The Central Bureau for Jewish Emigration was an office through which the Security Police and the SD promoted the departure of Jews. It was headed by Adolf Eichmann, who orchestrated the expulsion of Austrian Jewry in ways that would subsequently be applied in deporting Jews throughout Europe: concentration of Austrian Jews in Vienna; setting defined quotas and tasking the Jewish community with full responsibility for filling them; eliminating bureaucratic obstacles; and, charging wealthy Jews for the expenses of ousting the needy.
On January 24, 1939, Hermann Goering established a similar centre in Germany - the Reich Centre for Jewish Emigration - and installed Reinhard Heydrich at its head. After the Reich occupied Bohemia and Moravia, a central office patterned after that in Vienna was set up under Heinrich Mueller. The office in Prague would eventually oversee the banishment of Jews from the Protectorate to Theresienstadt.
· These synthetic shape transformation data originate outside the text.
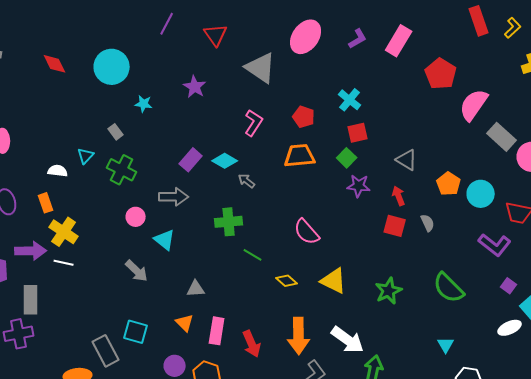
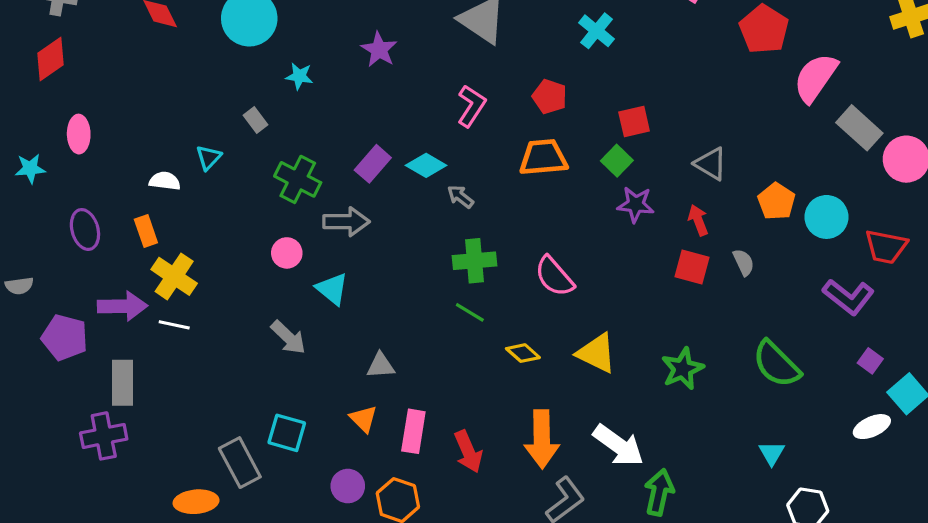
cyan cross: (350, 100) -> (597, 31), moved
green cross: (122, 170) -> (298, 179), moved
green cross: (229, 222) -> (474, 261), moved

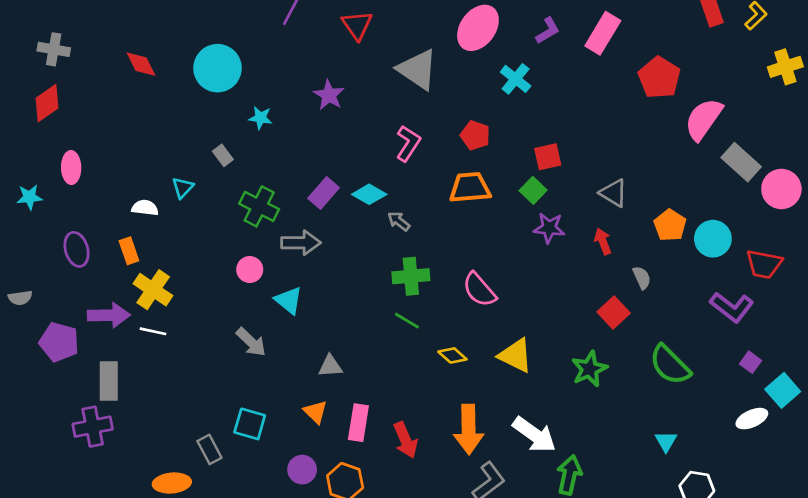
red square: (692, 267) -> (614, 313), moved, turned 32
gray rectangle: (240, 463) -> (209, 449), size x0.7

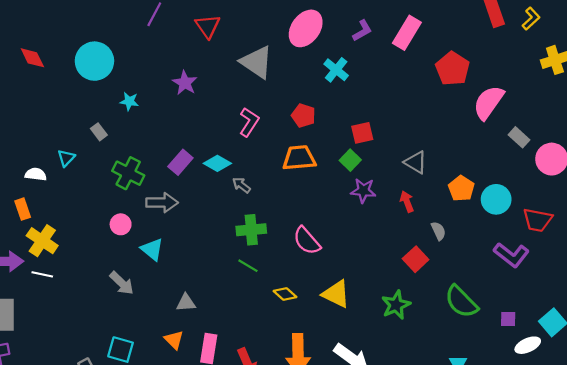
gray rectangle: (741, 162) -> (519, 137), size x0.7
purple square: (751, 362) -> (508, 319), moved, turned -35

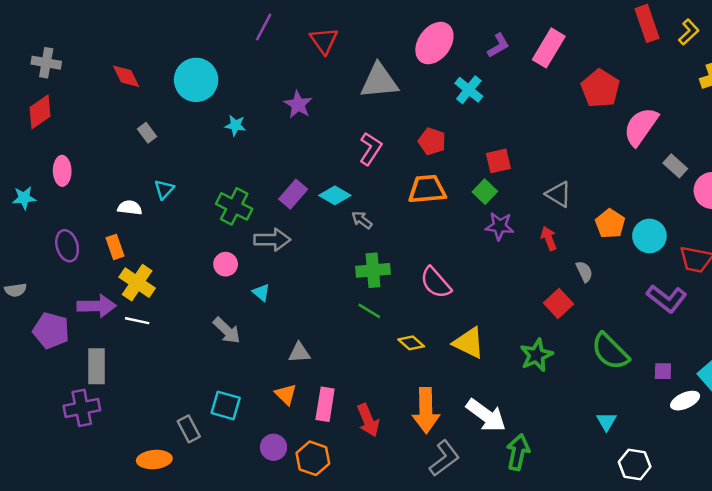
gray triangle: (257, 62) -> (379, 81), turned -39
gray rectangle: (99, 132) -> (147, 133), moved
cyan triangle: (152, 249) -> (261, 292), size x0.7

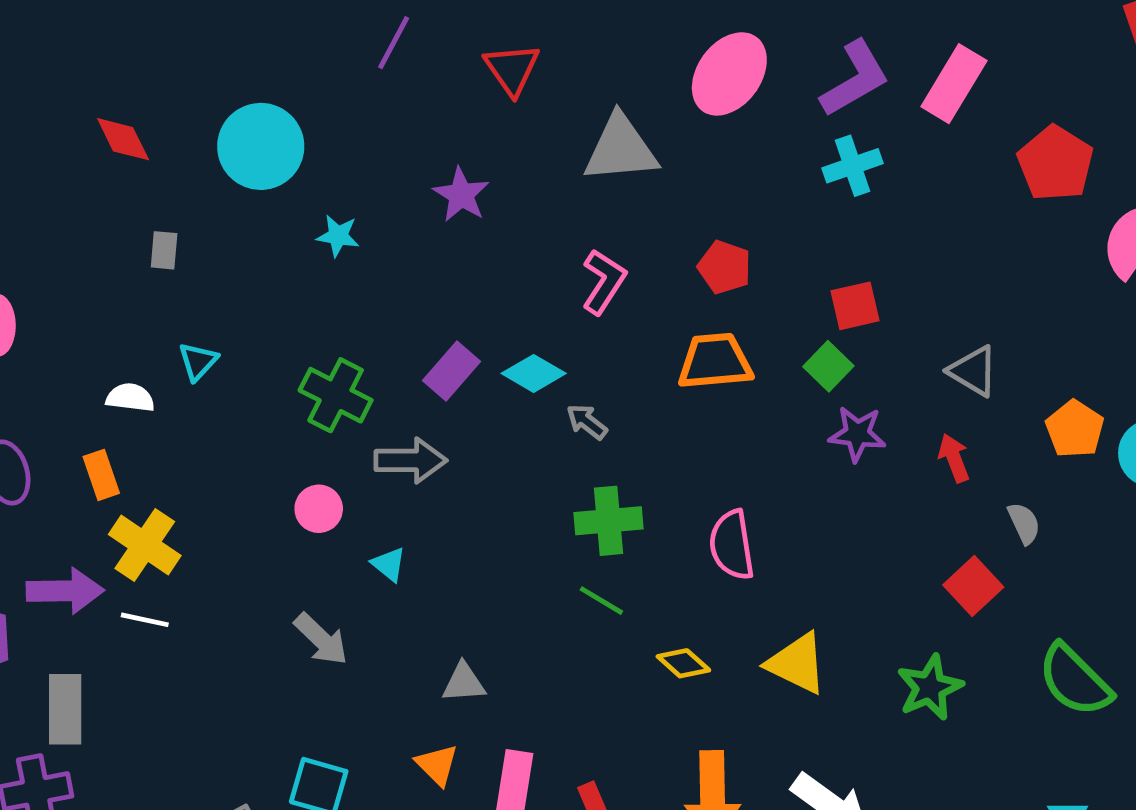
purple L-shape: (498, 45) -> (855, 79), size x1.6
cyan cross: (469, 90) -> (853, 166), moved, turned 32
gray rectangle: (147, 133) -> (164, 250), turned 42
pink semicircle: (436, 283) -> (732, 545), turned 32

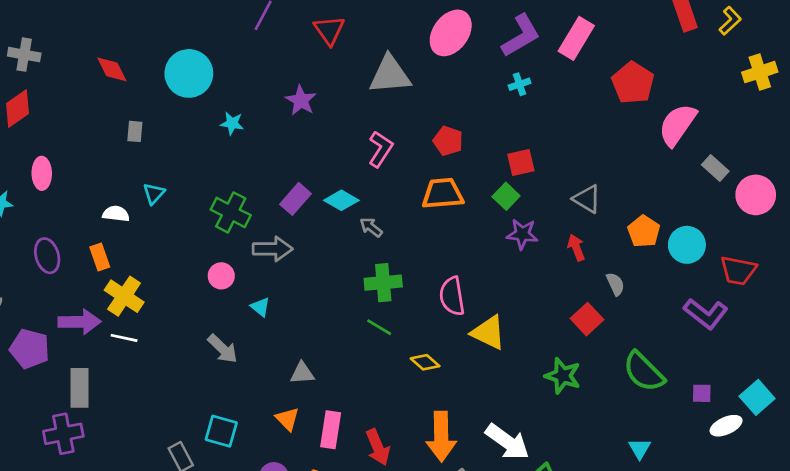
cyan cross: (853, 166) -> (520, 84), size x0.7
yellow triangle: (797, 663) -> (488, 333), moved
green star: (930, 687) -> (563, 376), turned -30

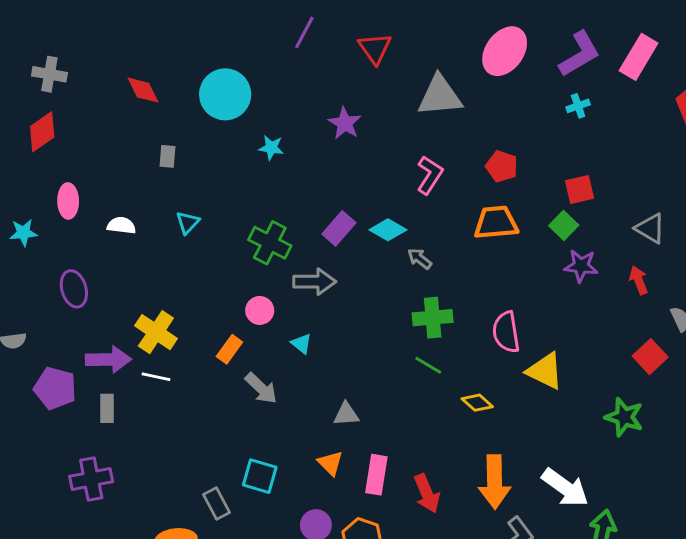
white semicircle: (116, 214) -> (121, 225), moved
orange rectangle: (100, 257) -> (229, 349), moved, turned 55
gray rectangle: (80, 388) -> (107, 408), moved, size x0.7

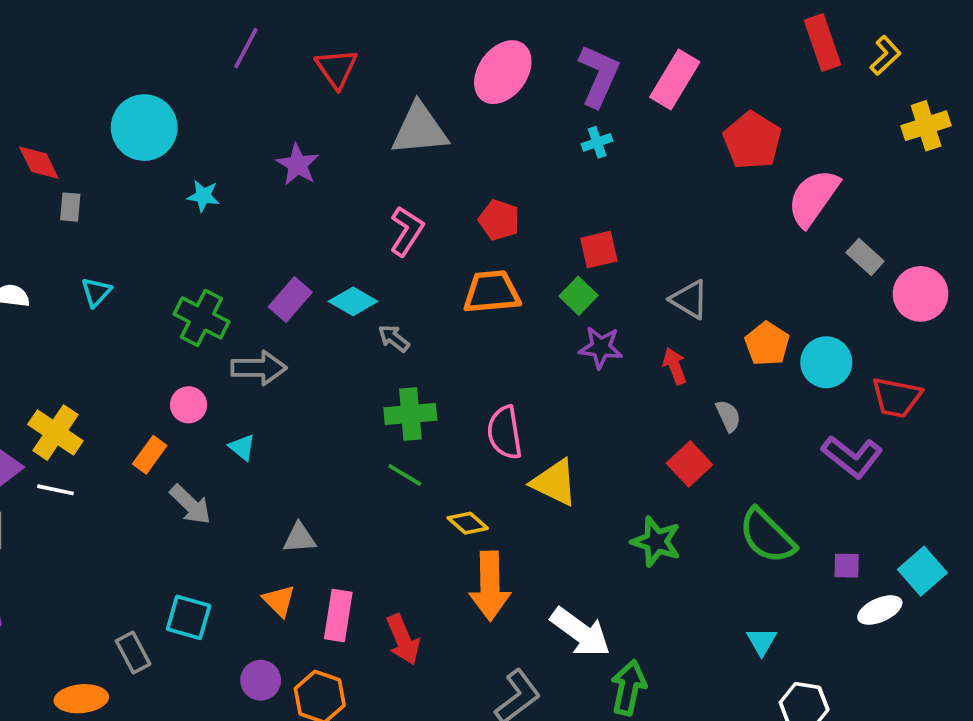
purple L-shape: (580, 54) -> (599, 76), turned -36
red diamond: (143, 90) -> (39, 163), moved
orange arrow: (495, 482) -> (490, 586), moved

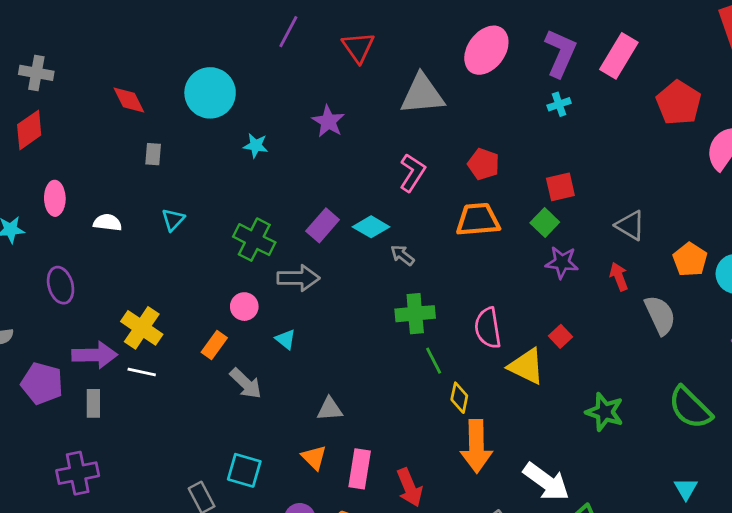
red diamond: (39, 163) -> (129, 100), moved
gray semicircle: (728, 416) -> (660, 315), size x1.6
red square: (689, 464) -> (560, 336), moved, size x0.7
green line: (405, 475) -> (434, 361), moved, turned 32
yellow diamond: (468, 523) -> (459, 398), turned 60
The offices in Vienna and Prague were subordinated to the Reich Centre for Jewish Emigration, the management of which was handed to Eichmann.
After Poland was occupied, Eichmann was instructed to deport the Jewish population from the western Polish provinces, which Germany had annexed. In December 1939, he was further tasked with the "centralised treatment of all Security Police affairs associated with the evacuation of the eastern area."